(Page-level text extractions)
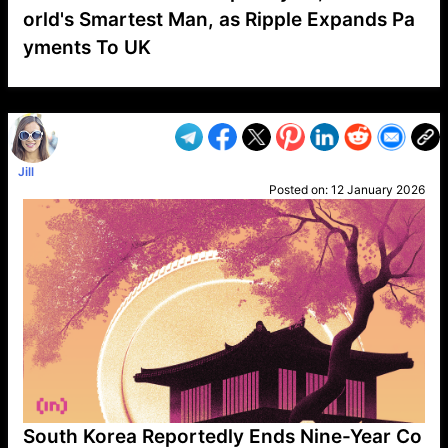
orld's Smartest Man, as Ripple Expands Pa
yments To UK
VP1
Q
SP
PB
IP
LP
DL
VP
AM
AD
MY
MP
LC
WF
UK
FT
AV
DL2
Jill
Posted on:
12 January 2026
South Korea Reportedly Ends Nine-Year Co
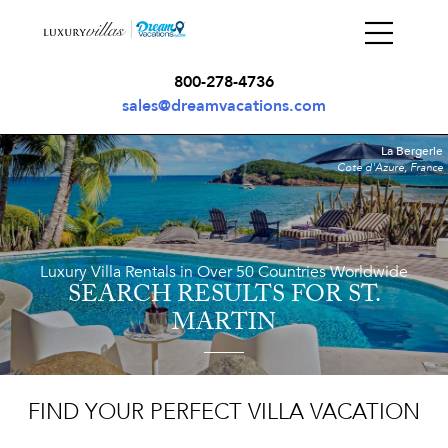
800-278-4736
sales@dreamvacations.com
La Bergerie
Cote d'Azure, France
Luxury Villa Rentals in Over 50 Countries Worldwide
SEARCH RESULTS
FOR ST.
MARTIN
FIND YOUR PERFECT VILLA VACATION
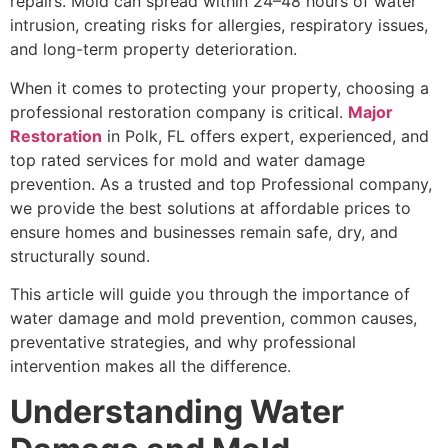
repairs. Mold can spread within 24–48 hours of water
intrusion, creating risks for allergies, respiratory issues,
and long-term property deterioration.
When it comes to protecting your property, choosing a
professional restoration company is critical.
Major
Restoration
in Polk, FL offers expert, experienced, and
top rated services for mold and water damage
prevention. As a trusted and top Professional company,
we provide the best solutions at affordable prices to
ensure homes and businesses remain safe, dry, and
structurally sound.
This article will guide you through the importance of
water damage and mold prevention, common causes,
preventative strategies, and why professional
intervention makes all the difference.
Understanding Water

Aim of the task: If an entry holds a picture, leave the picture out and repeat the rest exactly.

Reply:
orld's Smartest Man, as Ripple Expands Pa
yments To UK
VP1
Q
SP
PB
IP
LP
DL
VP
AM
AD
MY
MP
LC
WF
UK
FT
AV
DL2
Jill
Posted on:
12 January 2026
South Korea Reportedly Ends Nine-Year Co
800-278-4736
sales@dreamvacations.com
La Bergerie
Cote d'Azure, France
Luxury Villa Rentals in Over 50 Countries Worldwide
SEARCH RESULTS
FOR ST.
MARTIN
FIND YOUR PERFECT VILLA VACATION
repairs. Mold can spread within 24–48 hours of water
intrusion, creating risks for allergies, respiratory issues,
and long-term property deterioration.
When it comes to protecting your property, choosing a
professional restoration company is critical.
Major
Restoration
in Polk, FL offers expert, experienced, and
top rated services for mold and water damage
prevention. As a trusted and top Professional company,
we provide the best solutions at affordable prices to
ensure homes and businesses remain safe, dry, and
structurally sound.
This article will guide you through the importance of
water damage and mold prevention, common causes,
preventative strategies, and why professional
intervention makes all the difference.
Understanding Water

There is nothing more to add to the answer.